There are some difficulties in distinguishing better developed cribriform glands of pattern 4 from poorly formed cribriform glands with barely identifiable acini that are best characterized as pattern 5 (see Gleason pattern 5 in the following discussion). Despite being high grade based on the architectural pattern, cribriform Gleason pattern 4 can be cytologically bland (Fig. 9.11). Cribriform pattern 4 glands on biopsy can appear rounded irregularly and shaped with ragged borders (Fig. 9.12).
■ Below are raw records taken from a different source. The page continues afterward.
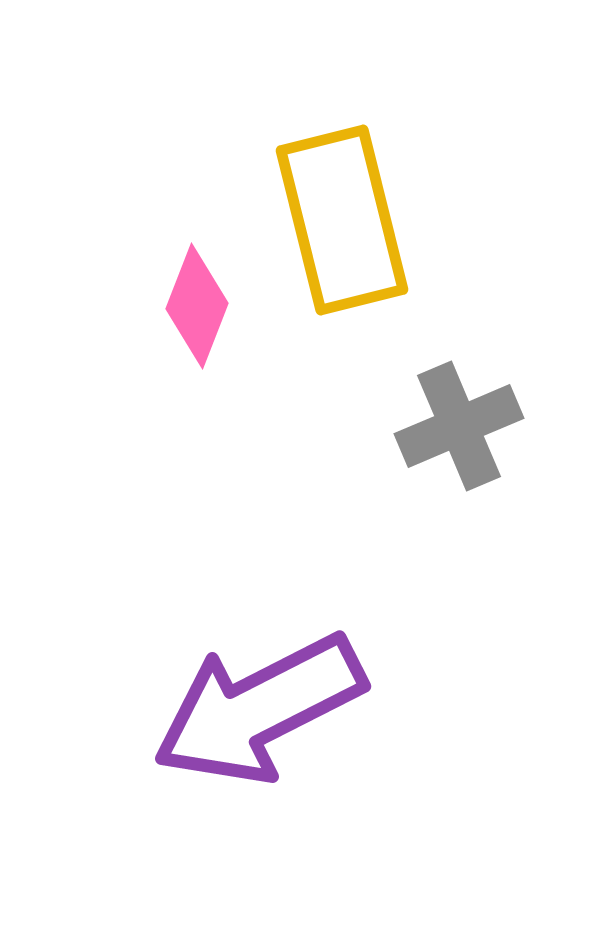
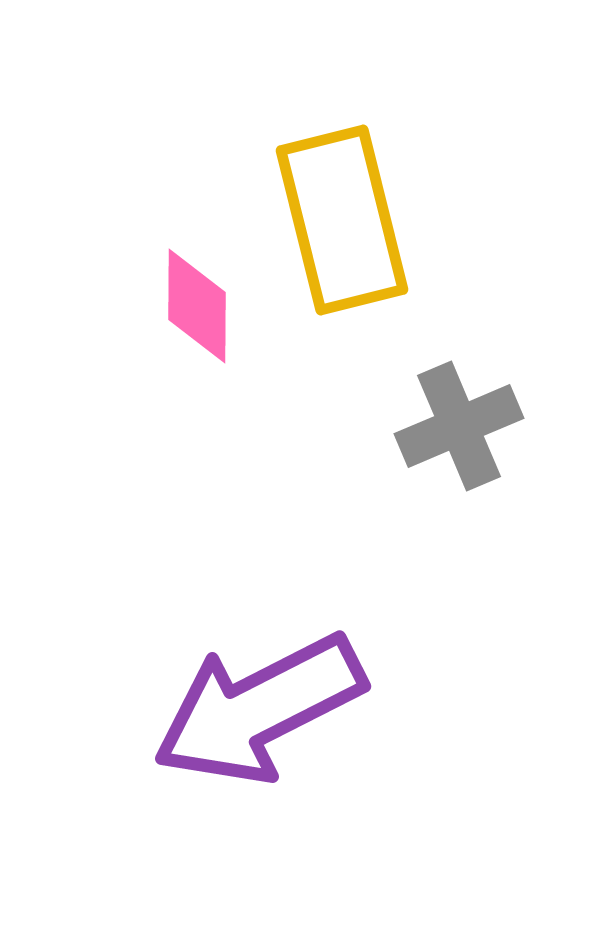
pink diamond: rotated 21 degrees counterclockwise
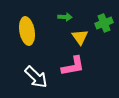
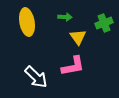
yellow ellipse: moved 9 px up
yellow triangle: moved 2 px left
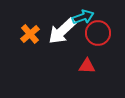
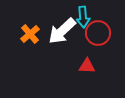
cyan arrow: rotated 105 degrees clockwise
On needle biopsy, cribriform Gleason pattern 4 tumor often manifests as fragments of cribriform tumor because there is little supporting stroma in larger cribriform glands (Fig. 9.13).
Cribriform prostate cancer glands span a broad spectrum in terms of their differentiation. At one end, there are well-developed cribriform glands with well-formed lumina (Fig. 9.14). In some less differentiated examples, cribriform glands have lumina that are not as open, yet they are still readily recognizable as cribriform structures and hence are still considered Gleason pattern 4 (Fig. 9.15). These cases are better differentiated than some cases of Gleason pattern 5 where the cribriform structures are so poorly developed that they are barely recognizable (see Gleason pattern 5 in the following section).